Rapport international 2008

Bruxelles. Le 20ème anniversaire de la Journée internationale contre la drogue a été célébré ce jeudi 26 juin à Bruxelles. C'est au cours d'un atelier européen sur la prévention contre la drogue, en présence de diplomates internationaux et de professionnels, qu'a eu lieu le lancement du Rapport international 2008 sur la drogue de l' UNODC, en même temps qu'avait lieu sa publication officielle à New York. L'atelier s'est tenu à la Maison des Associations internationales, il était organisé par la Foundation for a Drug Free Europe (FDFE) basée a Bruxelles, partenaire de l'ONG Comité sur les drogues narcotiques, de Vienne.

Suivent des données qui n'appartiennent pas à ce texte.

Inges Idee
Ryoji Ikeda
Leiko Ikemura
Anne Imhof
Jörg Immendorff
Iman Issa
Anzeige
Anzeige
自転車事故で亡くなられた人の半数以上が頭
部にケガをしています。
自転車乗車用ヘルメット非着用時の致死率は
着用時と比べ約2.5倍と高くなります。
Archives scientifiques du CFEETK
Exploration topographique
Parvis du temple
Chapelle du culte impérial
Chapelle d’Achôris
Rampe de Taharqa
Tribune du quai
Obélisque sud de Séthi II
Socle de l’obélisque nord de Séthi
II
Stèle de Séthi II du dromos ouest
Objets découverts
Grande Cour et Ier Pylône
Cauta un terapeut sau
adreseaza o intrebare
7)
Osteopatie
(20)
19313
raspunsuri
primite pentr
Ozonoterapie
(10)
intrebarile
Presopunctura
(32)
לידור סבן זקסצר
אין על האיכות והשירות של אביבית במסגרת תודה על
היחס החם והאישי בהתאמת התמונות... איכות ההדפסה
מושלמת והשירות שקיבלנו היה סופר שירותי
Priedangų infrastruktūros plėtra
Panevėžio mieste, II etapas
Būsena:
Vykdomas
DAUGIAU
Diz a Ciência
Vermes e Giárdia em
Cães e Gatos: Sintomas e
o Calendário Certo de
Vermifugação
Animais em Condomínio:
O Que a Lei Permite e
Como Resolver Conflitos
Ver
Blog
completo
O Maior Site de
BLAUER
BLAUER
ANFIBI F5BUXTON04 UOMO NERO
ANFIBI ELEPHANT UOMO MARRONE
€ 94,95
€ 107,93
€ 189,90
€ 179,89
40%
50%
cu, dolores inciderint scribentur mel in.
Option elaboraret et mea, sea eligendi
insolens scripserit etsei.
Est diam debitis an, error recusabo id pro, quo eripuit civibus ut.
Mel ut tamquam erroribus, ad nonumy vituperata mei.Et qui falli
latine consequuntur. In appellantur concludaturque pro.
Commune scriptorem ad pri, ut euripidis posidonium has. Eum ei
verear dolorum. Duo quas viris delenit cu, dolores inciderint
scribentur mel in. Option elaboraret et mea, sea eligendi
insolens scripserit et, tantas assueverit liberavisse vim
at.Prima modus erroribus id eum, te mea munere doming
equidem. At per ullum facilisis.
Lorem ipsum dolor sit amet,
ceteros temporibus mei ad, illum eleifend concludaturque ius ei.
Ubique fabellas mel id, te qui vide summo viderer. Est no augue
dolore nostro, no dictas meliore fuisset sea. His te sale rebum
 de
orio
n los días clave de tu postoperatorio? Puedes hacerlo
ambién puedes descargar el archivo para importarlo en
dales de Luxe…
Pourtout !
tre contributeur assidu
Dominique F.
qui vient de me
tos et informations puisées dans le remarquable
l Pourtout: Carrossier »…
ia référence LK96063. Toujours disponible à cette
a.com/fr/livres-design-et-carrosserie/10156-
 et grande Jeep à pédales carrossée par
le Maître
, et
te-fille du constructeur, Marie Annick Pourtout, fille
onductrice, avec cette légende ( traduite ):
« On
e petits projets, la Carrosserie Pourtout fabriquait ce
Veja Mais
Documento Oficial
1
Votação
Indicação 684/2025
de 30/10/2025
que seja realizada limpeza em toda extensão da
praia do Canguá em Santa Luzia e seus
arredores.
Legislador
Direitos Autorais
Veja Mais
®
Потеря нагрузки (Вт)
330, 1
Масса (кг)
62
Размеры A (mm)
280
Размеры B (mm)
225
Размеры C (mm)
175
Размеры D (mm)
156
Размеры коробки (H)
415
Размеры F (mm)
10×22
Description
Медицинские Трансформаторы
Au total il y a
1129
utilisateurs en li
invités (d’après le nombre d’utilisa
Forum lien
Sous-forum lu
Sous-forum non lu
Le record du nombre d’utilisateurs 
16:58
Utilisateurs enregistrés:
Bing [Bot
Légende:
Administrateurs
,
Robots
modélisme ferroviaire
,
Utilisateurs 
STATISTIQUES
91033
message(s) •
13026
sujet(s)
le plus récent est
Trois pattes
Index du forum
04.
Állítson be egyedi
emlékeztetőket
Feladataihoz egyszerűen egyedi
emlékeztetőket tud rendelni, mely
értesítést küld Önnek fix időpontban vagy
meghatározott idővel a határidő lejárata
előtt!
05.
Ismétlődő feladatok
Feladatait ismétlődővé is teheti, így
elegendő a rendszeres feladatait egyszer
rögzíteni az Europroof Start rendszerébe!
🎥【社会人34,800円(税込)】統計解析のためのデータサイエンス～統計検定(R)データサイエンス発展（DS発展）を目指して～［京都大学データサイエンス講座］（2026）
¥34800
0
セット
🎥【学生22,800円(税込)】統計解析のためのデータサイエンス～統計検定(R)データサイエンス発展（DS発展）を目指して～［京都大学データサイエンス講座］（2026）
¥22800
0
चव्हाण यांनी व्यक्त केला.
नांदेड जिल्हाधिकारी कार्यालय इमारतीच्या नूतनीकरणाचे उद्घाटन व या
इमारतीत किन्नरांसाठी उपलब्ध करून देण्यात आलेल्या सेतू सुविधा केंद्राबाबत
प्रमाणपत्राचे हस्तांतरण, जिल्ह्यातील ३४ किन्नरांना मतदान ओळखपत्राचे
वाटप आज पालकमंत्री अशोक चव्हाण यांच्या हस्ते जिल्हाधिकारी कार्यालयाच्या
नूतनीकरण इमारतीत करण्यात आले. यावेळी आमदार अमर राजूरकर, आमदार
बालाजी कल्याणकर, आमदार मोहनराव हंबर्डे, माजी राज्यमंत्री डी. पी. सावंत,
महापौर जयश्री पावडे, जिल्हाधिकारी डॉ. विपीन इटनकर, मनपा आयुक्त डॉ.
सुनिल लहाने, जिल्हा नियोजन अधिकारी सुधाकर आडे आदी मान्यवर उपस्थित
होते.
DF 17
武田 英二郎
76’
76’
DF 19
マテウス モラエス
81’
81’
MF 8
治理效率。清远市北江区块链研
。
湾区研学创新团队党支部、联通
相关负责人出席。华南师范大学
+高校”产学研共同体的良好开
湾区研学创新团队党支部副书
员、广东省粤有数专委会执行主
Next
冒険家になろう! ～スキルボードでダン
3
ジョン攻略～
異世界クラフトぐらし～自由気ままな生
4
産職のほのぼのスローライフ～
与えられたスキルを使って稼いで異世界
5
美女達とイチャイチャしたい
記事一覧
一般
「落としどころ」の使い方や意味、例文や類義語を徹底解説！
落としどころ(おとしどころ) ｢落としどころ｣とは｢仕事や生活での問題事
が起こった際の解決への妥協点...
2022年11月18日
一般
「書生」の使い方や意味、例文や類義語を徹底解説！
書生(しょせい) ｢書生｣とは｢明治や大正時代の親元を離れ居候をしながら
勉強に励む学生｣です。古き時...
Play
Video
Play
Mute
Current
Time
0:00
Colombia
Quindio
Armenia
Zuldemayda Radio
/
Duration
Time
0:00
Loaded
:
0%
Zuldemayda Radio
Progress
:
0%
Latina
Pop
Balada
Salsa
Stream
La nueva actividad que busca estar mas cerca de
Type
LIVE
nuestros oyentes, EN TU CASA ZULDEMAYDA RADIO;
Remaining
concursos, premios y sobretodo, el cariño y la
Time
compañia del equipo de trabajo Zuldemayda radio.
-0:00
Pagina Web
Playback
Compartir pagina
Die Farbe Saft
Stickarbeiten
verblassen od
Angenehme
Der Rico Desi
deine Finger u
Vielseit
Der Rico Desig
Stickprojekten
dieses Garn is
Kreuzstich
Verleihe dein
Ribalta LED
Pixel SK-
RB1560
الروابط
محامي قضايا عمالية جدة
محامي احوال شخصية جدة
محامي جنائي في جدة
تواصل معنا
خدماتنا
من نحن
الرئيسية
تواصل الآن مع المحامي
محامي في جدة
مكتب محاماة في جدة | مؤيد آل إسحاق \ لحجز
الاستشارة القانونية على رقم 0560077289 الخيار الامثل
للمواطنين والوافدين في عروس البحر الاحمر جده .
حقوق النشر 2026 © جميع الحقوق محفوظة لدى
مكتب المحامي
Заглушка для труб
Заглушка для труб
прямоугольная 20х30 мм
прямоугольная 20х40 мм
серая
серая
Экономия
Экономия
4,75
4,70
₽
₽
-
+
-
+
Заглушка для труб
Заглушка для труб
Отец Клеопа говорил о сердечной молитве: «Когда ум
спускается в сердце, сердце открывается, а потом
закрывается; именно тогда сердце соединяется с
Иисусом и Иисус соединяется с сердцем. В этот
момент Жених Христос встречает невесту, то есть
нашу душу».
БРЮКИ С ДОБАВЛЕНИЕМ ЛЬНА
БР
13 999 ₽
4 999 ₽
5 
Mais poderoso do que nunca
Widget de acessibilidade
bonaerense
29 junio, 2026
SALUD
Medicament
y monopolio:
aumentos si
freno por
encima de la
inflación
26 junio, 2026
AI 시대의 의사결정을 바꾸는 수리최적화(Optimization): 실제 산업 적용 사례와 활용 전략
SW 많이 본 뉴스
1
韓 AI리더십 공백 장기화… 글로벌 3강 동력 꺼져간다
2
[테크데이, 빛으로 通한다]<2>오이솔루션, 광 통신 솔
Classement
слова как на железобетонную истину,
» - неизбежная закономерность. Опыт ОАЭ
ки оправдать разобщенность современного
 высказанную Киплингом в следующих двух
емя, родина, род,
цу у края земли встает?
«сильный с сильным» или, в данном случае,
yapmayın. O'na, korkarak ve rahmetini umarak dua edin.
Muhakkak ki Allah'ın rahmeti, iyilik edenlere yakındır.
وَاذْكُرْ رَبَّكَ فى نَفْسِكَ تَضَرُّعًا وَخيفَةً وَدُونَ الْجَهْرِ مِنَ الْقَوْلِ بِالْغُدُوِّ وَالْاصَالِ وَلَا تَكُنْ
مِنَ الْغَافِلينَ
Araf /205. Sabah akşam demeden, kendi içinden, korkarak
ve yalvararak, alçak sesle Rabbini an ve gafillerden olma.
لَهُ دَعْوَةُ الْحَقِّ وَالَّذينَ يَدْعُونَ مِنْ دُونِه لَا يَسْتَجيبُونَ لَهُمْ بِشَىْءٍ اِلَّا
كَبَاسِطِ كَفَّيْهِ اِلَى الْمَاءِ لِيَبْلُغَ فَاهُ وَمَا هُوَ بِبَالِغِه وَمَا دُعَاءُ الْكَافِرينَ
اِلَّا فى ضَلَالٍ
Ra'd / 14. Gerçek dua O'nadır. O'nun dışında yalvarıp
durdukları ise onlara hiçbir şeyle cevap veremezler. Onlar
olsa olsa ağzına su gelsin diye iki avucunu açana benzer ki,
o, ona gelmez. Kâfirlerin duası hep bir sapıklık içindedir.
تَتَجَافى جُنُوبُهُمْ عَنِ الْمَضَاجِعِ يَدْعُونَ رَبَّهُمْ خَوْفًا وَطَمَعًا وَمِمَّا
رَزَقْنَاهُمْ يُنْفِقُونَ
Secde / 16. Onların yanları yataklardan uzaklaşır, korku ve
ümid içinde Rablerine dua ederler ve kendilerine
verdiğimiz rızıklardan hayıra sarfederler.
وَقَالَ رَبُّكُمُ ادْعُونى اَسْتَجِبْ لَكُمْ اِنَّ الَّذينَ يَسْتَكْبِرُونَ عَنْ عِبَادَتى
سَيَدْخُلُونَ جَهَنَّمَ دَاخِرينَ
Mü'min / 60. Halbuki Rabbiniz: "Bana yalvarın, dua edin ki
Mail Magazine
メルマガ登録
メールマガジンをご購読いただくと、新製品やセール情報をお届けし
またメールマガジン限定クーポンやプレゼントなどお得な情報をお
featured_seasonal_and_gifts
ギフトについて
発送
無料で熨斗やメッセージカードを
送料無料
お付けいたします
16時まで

Un orateur d'importance, Piero Bonadeo, Officier de liaison de l'UNODC auprès de l'Union européenne, s'est fait l'écho des propos tenus par le Directeur Général Antonio Maria Costa, qui déclarait travailler avec les forces de sécurité pour mettre un terme à la fourniture des substances illégales ; lutte menée de concert avec les sociétés civiles dans la bataille pour réduire la demande, par des actions de prévention primaire. Le rapport complet est disponible sur : www.unodc.org

« Le fait de se concentrer sur la prévention ou le traitement dans le cadre de la stratégie de contrôle des drogues remet le facteur santé au centre du problème » a dit Bonadeo en s'adressant aux représentants d'environ trente nations présentes. « Il y a de plus en plus de soutien au fait que le contrôle des drogues est une responsabilité partagée par nous tous. »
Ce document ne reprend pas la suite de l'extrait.